On January 19, 2022, billionaire entrepreneur Mark Cuban, most famously known for his NBA team the Dallas Mavericks and appearances on “Shark Tank,” launched a pharmaceutical company Cost Plus Drugs to “disrupt the drug industry and to do our best to end ridiculous drug prices.” On August 16th, 2022, only a few months after Cuban’s launch, Congress ratified the Inflation Reduction Act: Capping the out of pocket costs for insulin at $35/month for medicare beneficiaries. But many critics are saying that these changes are only a bandaid on a bullet wound.
American politician, pharmacist, and critic Rep.
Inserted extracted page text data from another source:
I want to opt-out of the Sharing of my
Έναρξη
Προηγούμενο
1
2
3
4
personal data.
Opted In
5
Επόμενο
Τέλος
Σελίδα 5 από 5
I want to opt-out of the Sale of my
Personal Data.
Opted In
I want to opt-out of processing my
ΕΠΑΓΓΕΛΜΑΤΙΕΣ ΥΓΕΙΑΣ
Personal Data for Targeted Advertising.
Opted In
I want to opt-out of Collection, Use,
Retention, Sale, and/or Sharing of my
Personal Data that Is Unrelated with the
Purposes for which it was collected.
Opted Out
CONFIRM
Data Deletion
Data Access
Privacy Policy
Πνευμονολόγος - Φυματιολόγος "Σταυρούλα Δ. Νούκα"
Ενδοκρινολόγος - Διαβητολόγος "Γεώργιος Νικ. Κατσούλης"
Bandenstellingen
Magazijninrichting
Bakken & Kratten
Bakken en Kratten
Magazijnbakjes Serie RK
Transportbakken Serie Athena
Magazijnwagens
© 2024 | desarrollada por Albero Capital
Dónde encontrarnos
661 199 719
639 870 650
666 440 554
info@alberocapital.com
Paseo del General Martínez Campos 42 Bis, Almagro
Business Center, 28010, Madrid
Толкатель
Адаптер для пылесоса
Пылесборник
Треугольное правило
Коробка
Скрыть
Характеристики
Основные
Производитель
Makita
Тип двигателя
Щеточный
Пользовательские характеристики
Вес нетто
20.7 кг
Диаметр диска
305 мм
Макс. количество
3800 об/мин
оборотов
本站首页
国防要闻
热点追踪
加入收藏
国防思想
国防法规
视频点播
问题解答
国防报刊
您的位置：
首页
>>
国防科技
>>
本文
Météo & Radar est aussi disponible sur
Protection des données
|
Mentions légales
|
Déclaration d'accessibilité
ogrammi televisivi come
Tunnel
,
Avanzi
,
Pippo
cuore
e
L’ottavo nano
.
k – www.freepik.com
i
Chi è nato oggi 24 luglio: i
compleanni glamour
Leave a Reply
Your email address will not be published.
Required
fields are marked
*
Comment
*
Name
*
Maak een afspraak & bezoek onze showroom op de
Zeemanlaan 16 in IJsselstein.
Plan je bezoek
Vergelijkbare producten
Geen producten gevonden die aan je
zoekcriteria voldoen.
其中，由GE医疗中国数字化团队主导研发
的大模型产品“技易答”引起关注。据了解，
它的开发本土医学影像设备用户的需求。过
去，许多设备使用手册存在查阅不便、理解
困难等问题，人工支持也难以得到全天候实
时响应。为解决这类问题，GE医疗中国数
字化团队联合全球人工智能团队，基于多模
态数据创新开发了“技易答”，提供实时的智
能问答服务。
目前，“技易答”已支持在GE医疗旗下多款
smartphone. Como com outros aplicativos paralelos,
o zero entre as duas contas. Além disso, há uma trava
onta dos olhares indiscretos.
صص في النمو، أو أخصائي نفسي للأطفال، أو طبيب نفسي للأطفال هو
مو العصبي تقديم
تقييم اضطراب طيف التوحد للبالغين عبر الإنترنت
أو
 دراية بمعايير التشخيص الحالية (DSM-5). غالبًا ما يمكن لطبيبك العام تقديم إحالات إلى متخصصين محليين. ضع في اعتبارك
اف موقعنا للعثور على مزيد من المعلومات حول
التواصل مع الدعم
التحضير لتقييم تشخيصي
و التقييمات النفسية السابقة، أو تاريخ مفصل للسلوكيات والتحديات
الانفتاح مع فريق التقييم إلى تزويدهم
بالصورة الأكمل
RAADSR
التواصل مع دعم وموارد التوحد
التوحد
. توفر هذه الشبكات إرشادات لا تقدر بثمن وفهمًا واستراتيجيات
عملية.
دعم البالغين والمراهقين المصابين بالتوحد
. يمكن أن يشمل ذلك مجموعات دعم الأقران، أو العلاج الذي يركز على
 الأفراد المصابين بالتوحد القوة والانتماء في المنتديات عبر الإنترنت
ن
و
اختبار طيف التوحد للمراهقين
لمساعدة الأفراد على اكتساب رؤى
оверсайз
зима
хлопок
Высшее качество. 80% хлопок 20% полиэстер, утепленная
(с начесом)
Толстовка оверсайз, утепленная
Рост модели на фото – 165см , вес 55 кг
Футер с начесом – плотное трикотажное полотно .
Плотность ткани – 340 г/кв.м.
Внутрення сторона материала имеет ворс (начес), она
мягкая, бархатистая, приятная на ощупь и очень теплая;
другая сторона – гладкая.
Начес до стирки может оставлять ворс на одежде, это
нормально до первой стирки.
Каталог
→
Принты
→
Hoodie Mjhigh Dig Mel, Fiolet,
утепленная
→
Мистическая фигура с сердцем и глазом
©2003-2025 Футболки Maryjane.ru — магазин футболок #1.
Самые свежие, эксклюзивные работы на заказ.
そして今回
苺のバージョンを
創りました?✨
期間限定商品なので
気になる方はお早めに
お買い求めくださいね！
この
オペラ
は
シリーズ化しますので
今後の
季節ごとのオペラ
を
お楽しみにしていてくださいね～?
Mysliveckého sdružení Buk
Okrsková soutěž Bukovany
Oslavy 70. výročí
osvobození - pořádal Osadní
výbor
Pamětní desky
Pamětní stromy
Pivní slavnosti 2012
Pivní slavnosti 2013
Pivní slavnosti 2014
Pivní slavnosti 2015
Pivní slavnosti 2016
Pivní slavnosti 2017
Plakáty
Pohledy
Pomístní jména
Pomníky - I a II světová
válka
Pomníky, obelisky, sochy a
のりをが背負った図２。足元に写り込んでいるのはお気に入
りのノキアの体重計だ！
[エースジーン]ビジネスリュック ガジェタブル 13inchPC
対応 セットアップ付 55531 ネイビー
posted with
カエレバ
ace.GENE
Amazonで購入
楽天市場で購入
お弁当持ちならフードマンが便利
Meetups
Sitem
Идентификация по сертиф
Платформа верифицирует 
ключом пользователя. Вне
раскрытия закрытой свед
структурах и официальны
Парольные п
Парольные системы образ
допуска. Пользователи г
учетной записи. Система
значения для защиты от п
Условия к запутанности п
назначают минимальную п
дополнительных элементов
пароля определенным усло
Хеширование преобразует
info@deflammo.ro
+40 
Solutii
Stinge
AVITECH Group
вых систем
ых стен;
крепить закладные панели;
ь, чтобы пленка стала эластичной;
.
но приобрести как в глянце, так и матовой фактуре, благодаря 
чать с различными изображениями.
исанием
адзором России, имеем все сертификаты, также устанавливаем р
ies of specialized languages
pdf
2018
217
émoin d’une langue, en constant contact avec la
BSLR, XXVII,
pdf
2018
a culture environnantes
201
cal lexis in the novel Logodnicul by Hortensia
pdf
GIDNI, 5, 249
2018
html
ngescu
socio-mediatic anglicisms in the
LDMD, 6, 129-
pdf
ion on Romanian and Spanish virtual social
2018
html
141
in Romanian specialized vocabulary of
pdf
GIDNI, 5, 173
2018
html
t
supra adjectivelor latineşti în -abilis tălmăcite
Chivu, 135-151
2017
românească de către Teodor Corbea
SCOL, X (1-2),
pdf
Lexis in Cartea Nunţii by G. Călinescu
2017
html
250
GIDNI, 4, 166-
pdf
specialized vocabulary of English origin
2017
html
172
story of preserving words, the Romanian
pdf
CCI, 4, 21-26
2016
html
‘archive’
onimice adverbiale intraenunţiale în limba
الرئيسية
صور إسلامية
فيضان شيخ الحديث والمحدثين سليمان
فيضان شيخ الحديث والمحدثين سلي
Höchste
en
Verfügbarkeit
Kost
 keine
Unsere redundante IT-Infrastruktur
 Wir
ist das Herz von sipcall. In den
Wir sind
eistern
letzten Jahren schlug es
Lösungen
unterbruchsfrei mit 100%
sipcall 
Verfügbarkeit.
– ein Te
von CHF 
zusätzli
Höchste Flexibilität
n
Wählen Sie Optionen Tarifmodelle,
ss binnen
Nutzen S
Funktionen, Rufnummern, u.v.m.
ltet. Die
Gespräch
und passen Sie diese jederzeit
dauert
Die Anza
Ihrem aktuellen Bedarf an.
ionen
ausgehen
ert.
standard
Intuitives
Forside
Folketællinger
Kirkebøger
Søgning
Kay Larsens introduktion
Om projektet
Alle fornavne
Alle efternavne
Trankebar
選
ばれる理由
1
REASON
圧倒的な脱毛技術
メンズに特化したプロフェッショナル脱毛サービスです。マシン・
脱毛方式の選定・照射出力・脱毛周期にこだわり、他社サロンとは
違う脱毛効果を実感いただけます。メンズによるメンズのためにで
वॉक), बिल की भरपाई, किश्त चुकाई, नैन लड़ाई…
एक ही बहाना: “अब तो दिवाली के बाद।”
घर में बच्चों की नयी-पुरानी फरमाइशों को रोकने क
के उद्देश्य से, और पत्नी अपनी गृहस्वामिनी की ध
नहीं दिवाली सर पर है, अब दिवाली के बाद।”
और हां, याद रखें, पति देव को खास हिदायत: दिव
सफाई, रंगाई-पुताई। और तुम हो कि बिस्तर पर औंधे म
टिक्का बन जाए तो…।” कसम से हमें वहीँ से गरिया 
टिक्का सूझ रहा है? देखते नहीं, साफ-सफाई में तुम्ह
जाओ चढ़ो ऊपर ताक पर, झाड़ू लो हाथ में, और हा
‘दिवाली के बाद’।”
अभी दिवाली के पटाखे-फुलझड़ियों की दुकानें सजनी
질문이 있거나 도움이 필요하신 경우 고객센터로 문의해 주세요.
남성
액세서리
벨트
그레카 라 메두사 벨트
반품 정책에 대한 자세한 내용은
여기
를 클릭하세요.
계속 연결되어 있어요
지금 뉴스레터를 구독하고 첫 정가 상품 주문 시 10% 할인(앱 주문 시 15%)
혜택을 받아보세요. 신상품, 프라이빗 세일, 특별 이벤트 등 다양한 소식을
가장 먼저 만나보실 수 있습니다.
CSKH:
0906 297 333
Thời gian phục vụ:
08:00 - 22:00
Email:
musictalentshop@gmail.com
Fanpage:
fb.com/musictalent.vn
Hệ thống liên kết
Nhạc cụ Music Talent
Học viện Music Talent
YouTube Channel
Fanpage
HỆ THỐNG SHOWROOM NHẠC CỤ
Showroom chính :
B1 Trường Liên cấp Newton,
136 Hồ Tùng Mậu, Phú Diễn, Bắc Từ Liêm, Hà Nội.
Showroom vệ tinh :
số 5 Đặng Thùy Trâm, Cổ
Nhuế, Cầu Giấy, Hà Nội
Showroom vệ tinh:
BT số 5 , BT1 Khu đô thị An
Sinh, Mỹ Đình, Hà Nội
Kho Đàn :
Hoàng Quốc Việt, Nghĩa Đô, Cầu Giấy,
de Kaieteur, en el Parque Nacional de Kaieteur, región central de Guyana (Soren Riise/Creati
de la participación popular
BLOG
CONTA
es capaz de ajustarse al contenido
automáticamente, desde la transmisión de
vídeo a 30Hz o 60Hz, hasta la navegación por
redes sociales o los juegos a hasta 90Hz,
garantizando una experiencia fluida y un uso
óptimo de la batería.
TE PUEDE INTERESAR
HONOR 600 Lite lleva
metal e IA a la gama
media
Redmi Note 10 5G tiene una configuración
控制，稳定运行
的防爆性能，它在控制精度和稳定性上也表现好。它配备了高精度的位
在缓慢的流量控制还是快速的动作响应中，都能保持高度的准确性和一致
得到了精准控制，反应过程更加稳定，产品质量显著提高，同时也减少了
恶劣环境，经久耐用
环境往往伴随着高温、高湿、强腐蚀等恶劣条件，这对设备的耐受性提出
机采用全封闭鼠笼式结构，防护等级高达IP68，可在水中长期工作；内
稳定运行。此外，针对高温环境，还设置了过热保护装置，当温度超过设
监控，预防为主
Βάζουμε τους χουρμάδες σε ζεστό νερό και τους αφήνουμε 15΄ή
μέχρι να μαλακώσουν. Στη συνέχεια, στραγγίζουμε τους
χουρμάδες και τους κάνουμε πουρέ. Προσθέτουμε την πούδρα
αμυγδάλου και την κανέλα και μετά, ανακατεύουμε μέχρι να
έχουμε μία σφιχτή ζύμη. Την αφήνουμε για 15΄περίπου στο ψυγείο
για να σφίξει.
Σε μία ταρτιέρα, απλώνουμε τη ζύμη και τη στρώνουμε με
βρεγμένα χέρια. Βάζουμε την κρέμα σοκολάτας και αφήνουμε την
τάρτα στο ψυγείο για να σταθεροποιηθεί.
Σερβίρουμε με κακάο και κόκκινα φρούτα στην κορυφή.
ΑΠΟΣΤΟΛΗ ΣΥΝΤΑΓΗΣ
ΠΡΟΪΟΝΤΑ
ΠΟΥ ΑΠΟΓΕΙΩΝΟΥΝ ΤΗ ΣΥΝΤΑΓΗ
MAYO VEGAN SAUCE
Buddy Carter quotes that, “instead of fixing a broken system, this bill aims to control it.” He also calls the bill a “socialist plan.” As a response to these growing critiques and mass pressure from patient advocates and lawmakers, Lilly (a pharmaceutical company founded in 1876) said, “it will cut the list price for its most commonly prescribed insulin, Humalog, and for another insulin, Humulin, by 70% in the fourth quarter, which starts in October.”
This looks great from the surface, but Stacie Dusetzina, a health policy professor at Vanderbilt University, thinks otherwise, noting that: “their moves likely won’t affect Lilly much financially because the insulins are older and some already face competition.” By taking such drastic measures so late in the game, Lilly’s actions feel more pitiful than driven, especially to families like Landon Johnsons.
In 2019, after being forced to ration a $1200/month supply of insulin to handle basic living expenses, Landon Johnson died of diabetic ketoacidosis.
The man who invented insulin, Frederick Banting, is famously known for his statement “Insulin does not belong to me… It belongs to the world,” selling his patent for $1 to the university of Toronto. Nearly 100 years later in 2022, Eli Lilly made a 3 billion dollar revenue on insulin, raised the price of Humalog by 1000 percent, and only in March of 2023 decided to reduce the price of insulin to $66 (more than triple the cost when first introduced to the market in 1996).